A typical three-day Recharge retreat, for instance, includes sunrise meditation and somewhat unorthodox fitness classes: a “zen boot camp” obstacle course, balancing on a Bosu ball, mountain biking sessions, hikes along the coast, as well as fireside chats with local guest speakers, communal dinners, and stargazing in the evening. Guests even have an option to seek holistic therapy through spiritual wellness guides and certified “deburdeners,” or licensed listeners and healers. (Yes, really.)

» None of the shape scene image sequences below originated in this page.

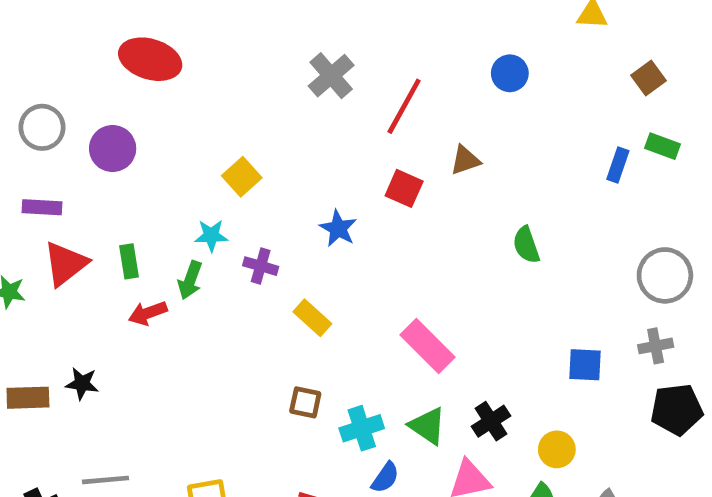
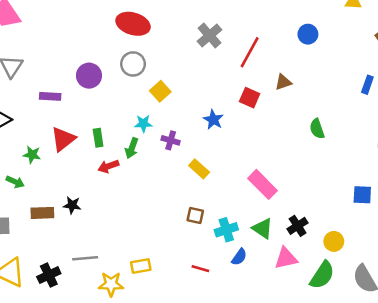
red ellipse: (150, 59) -> (133, 24), moved
gray circle: (42, 127) -> (133, 64), moved
purple rectangle: (42, 207) -> (50, 96), moved
blue square: (585, 365) -> (362, 195), moved

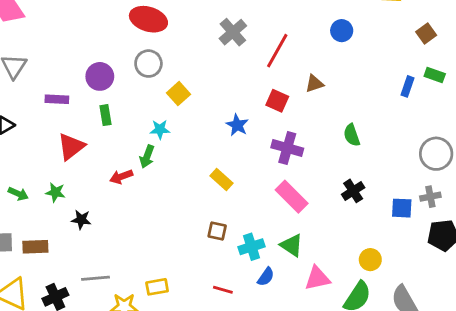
green rectangle: (98, 138) -> (106, 115), moved
purple cross: (171, 140) -> (287, 148), moved, size x1.5
green star: (32, 155) -> (55, 192), moved
brown rectangle: (42, 213) -> (35, 247), moved
black cross: (298, 226) -> (353, 191), moved

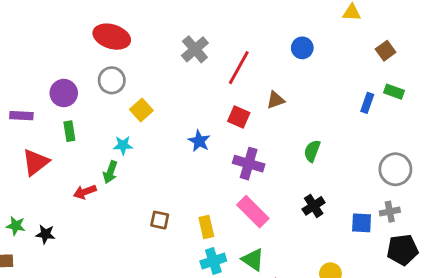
green semicircle: (352, 135) -> (312, 151), turned 40
yellow rectangle: (221, 179) -> (206, 227), moved, turned 35
green star: (55, 192) -> (16, 226), moved
brown square: (217, 231) -> (160, 220), moved

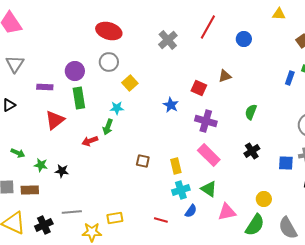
red line: (239, 68) -> (208, 27), moved
green rectangle: (69, 131) -> (79, 98), size x1.5

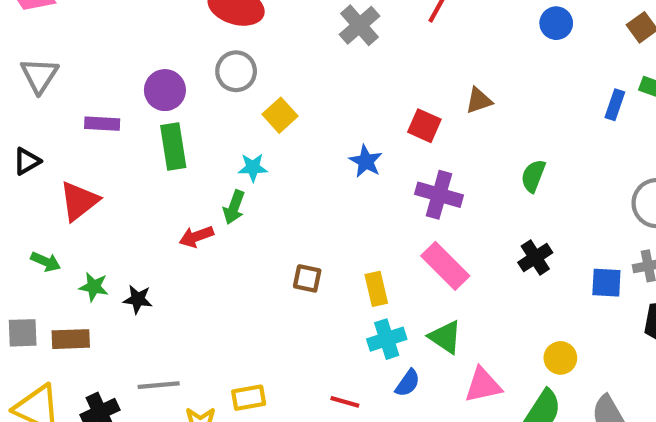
blue circle: (244, 39) -> (556, 23), moved
red triangle: (55, 120) -> (79, 201), moved

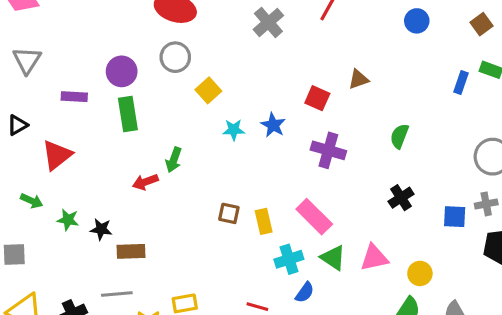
cyan star: (253, 168) -> (234, 130), moved
pink rectangle: (445, 266) -> (314, 217), moved
yellow rectangle: (376, 289) -> (264, 221), moved
brown rectangle: (71, 339) -> (131, 251), moved
pink triangle: (483, 385) -> (374, 258), moved

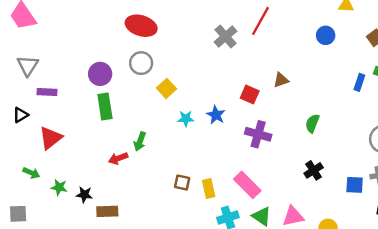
gray cross: (268, 22) -> (226, 37), moved
purple rectangle: (74, 97) -> (47, 92), moved

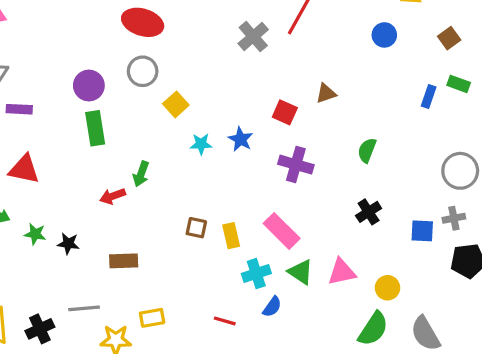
red triangle: (51, 138) -> (24, 169), turned 50
brown rectangle: (107, 211) -> (124, 261), moved

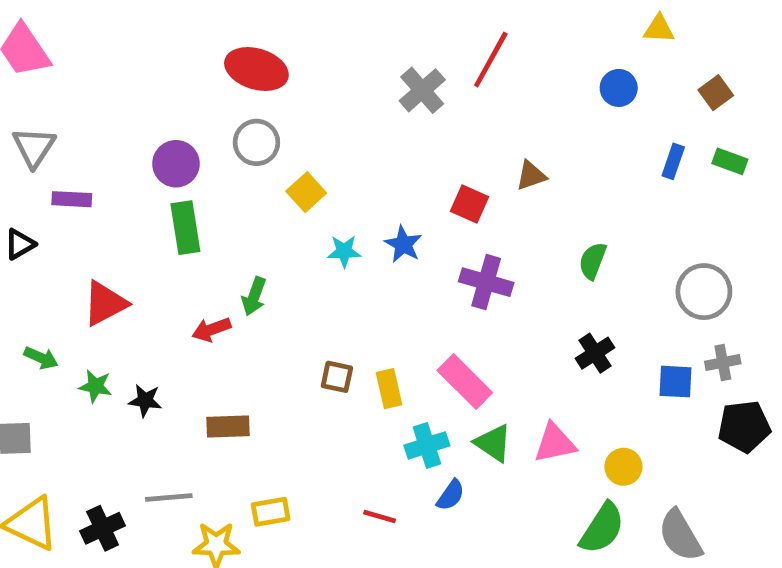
blue rectangle: (429, 97) -> (673, 161), moved
red triangle: (24, 169) -> (105, 303), moved, turned -40
gray circle: (460, 171) -> (704, 292), moved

Guests can expect three health-forward meals daily, crafted using ingredients sourced from local farmers and purveyors.
Canyon Ranch

Each day’s meals are nutritionist-approved,
organic, unequivocally healthy, and in typical Bay Area style, served with
ingredients sourced from within 25 miles. The result:
nutrient-dense dishes best consumed in small portions, like lentil and wheat
berry salad and coconut milk chia pudding. Salt and pepper are available upon
request, and alcohol, a first for the Canyon Ranch brand, is now offered at
evening meals and events.

For Canyon Ranch, Woodside represents a plum opportunity for the luxury hotel group to capitalize on the growing wellness trend in hospitality. According to the Global Wellness Institute, wellness tourism will grow to nearly $920 billion by 2022—up from $639 billion in 2017. Such growth helps explain why newer hotels and resorts—including the recently opened Aman Kyoto and Club Med Michès Playa Esmeralda—make wellness front-and-center in their pitches to prospective guests.

The spa and sauna.
Canyon Ranch

“Unlike when Canyon Ranch opened 40
years ago, today’s consumers understand wellness, value it, view it as a
necessity, and are willing to pay for it,” contends Goff. “Travelers
increasingly expect and require wellness experiences when traveling for
business or pleasure, and are making decisions accordingly. In 2020, self-care
will continue to remain a trend as people see it as an essential, not
indulgent, part of their everyday lives.”

Droves of fatigued tech workers would most likely agree.